De même, les splendides termitières, sortes de cathédrales naturelles, sont elles l’oeuvre d’un grand architecte qui les aurait conçues? En observant le comportement des termites, on peut s’apercevoir que leur travail obéit à quelques règles simples et individuelles. Les termites appliquent en fait mécaniquement trois règles:

1) semer aléatoirement des boulettes de terre;
2) quand on rencontre une boulette, en empiler une deuxième dessus tant que la hauteur maximale (qui dépend de l’espèce de termites) n’est pas atteinte;
3) quand deux colonnes de hauteur maximale sont proches, essayer de les connecter.

La termitière dépend donc de l’interaction, via l’unité d’information que constitue la boulette de terre, entre des agents autonomes dont aucun n’a une vue d’ensemble de l’édifice à construire.

Les boids

Mais le plus bel exemple de l’ouvrage est sans conteste celui des boids (pp. 26-31). Cette découverte scientifique faisant partie du bagage culturel des connecteurs illustre bien l’absence de nécessité d’une organisation hiérarchique.

Il s’agit en fait d’une modélisation des formations d’oiseaux migrateurs. Alors que les ornithologues croyaient que les groupes d’oiseaux se déplaçaient vers leur destination sous l’autorité d’un chef, Craig Reynolds, un pionnier de l’informatique qui développait des animations graphiques pour une société californienne, réussit en 1986 à trouver un modèle qui permettait de reproduire les magnifiques formations observées dans la nature.

Pour découvrir ce modèle, il se mis à la place d’un oiseau au sein de la flotte, et se rendit compte que celui-ci n’avait pas le temps de dialoguer avec ses congénères, et devait se contenter de voler et de réagir par réflexe.
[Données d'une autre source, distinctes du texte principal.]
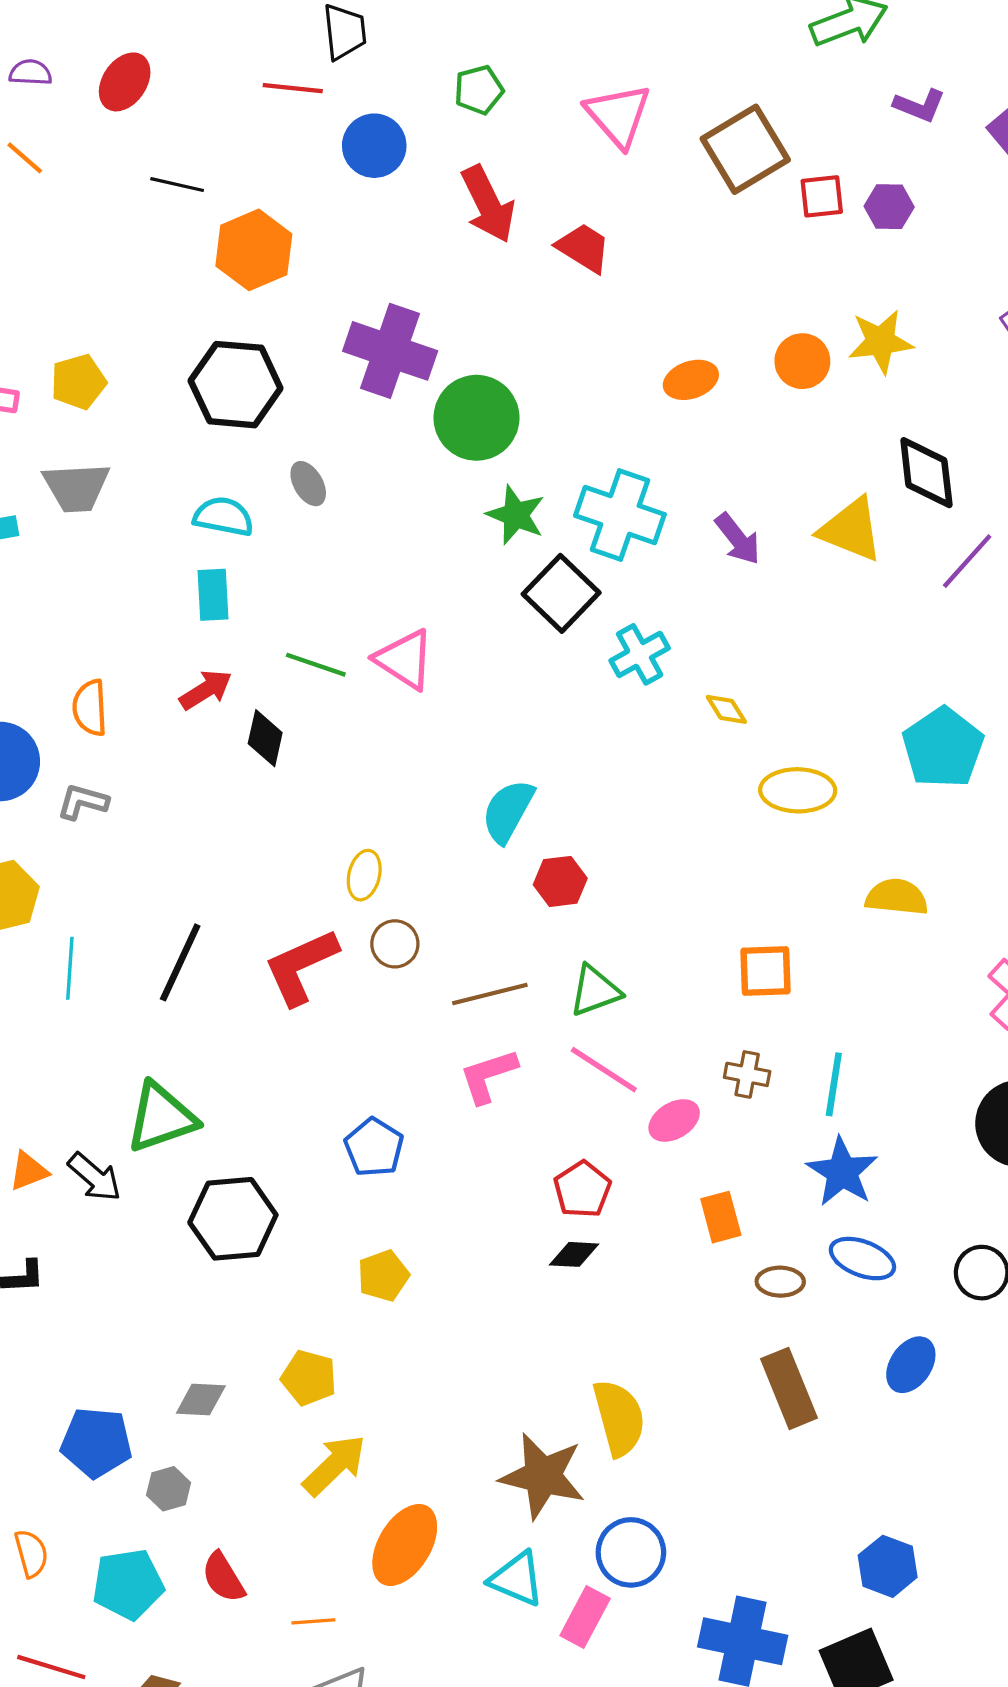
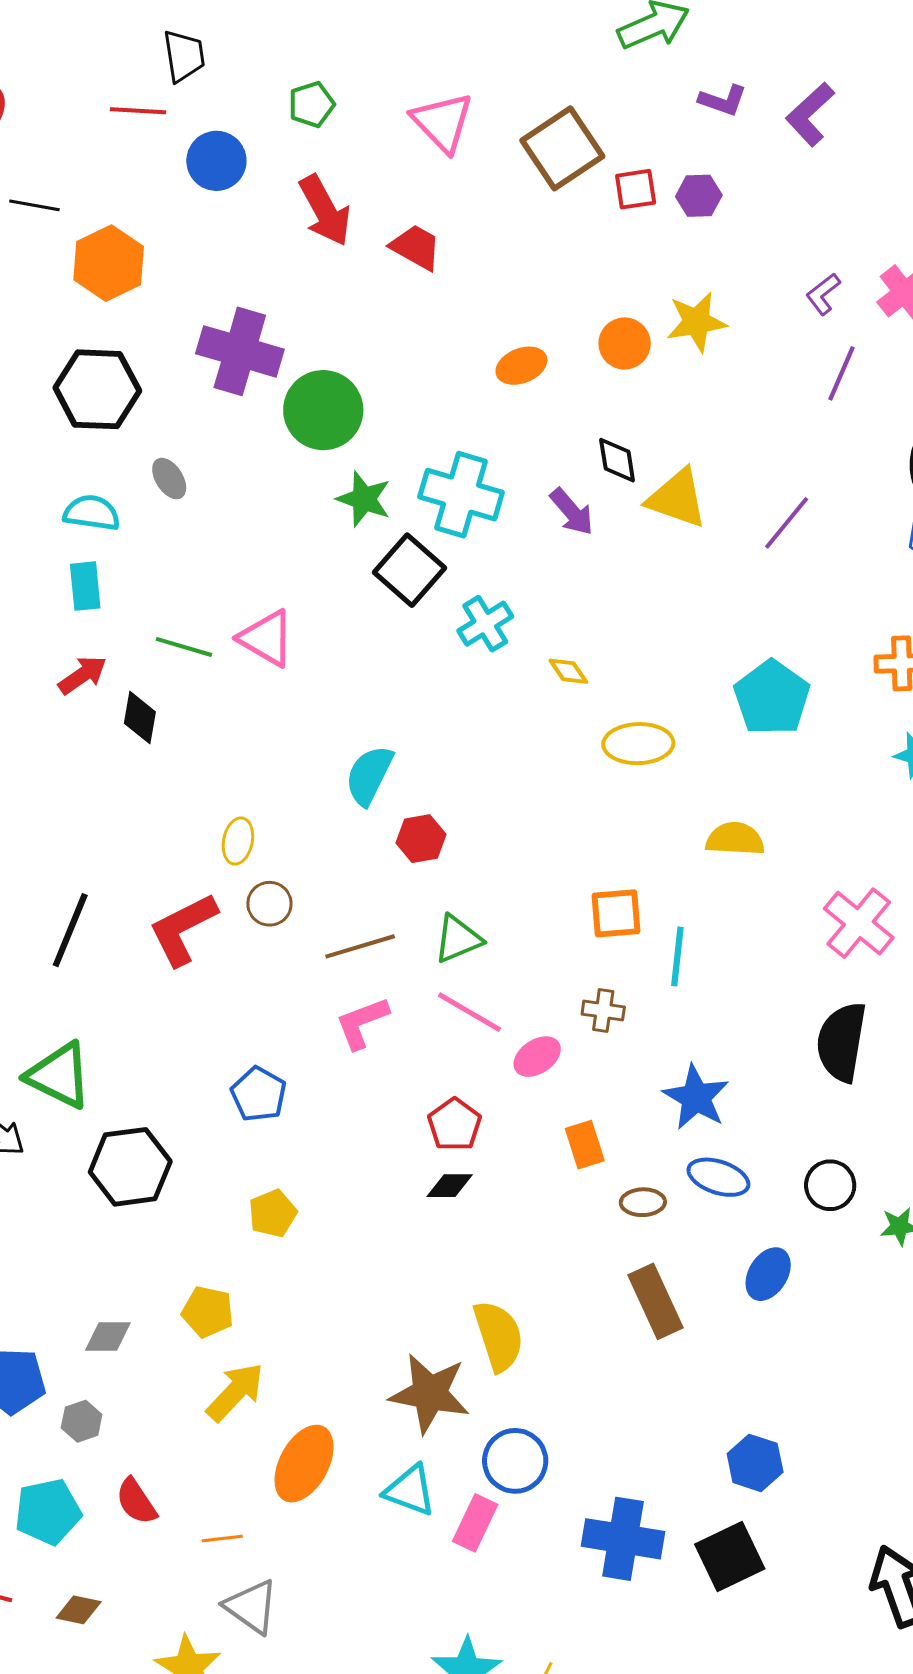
black diamond: (926, 473) -> (617, 460), moved, size x0.7
cyan line: (834, 1084) -> (677, 957), moved
green triangle: (161, 1117) -> (59, 1075), turned 48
Trois règles de comportement lui apparurent nécessaires pour qu’un oiseau ne se laisse pas distancer par le groupe:
- suivre le cap en s’orientant dans la même direction que ses voisins;
- se tenir au milieu d’eux pour économiser ses forces;
- se tenir à une distance suffisante de chacun pour éviter les collisions, de même que les obstacles.

Reynolds développa une représentation graphique à trois dimensions des flottes d’oiseaux ou ceux-ci étaient modélisés par des triangles (d’où le nom de «boids» pour les distinguer des vrais oiseaux) et programma leurs déplacements à l’aide de ces trois règles.

Il obtint de cette façon un comportement tellement réaliste que lorsqu’un film d’animation développé selon ce modèle fut projeté à un public comprenant des ornithologues, ceux-ci prétendirent qu’il s’agissait de la digitalisation d’un film ordinaire!

Feux rouges et bétonneuses

De tels mécanismes de fonctionnement peuvent également se montrer très intéressants à l’échelle des organisations humaines. Thierry Crouzet relate l’exemple étonnant des bétonneuses mexicaines effectuant des livraisons de ciment, qui ne parvenaient jamais à livrer tous les clients d’une cimenterie dans les temps, en raison de l’état des routes, des retards des fournisseurs et des embouteillages, dans le cadre d’une planification centralisée. Le ciment n’arrivait à temps que dans 35% des cas.

Lorsque la cimenterie délégua la planification aux conducteurs de bétonneuses eux-mêmes, qui furent chacun équipés d’un système de communication leur permettant de communiquer entre eux. Ils avaient le droit de changer de route à tout moment, de décider de livrer un client plutôt qu’un autre, ou même de rentrer chez eux. Avec ce nouveau système, la cimenterie obtint un taux de livraison respectant les délais demandés par les clients de 98%!

Autre mécanisme relaté dans le livre qui montre l’efficacité d’une approche décentralisée des problèmes: la gestion des feux rouges dans les villes. En général, ils font l’objet d’un contrôle centralisé visant à optimiser les flux de véhicules. Malheureusement, lorsque le nombre de véhicules devient trop important, le système ne peut éviter les embouteillages monstrueux dont souffrent tous les malheureux qui doivent se déplacer à heures fixes.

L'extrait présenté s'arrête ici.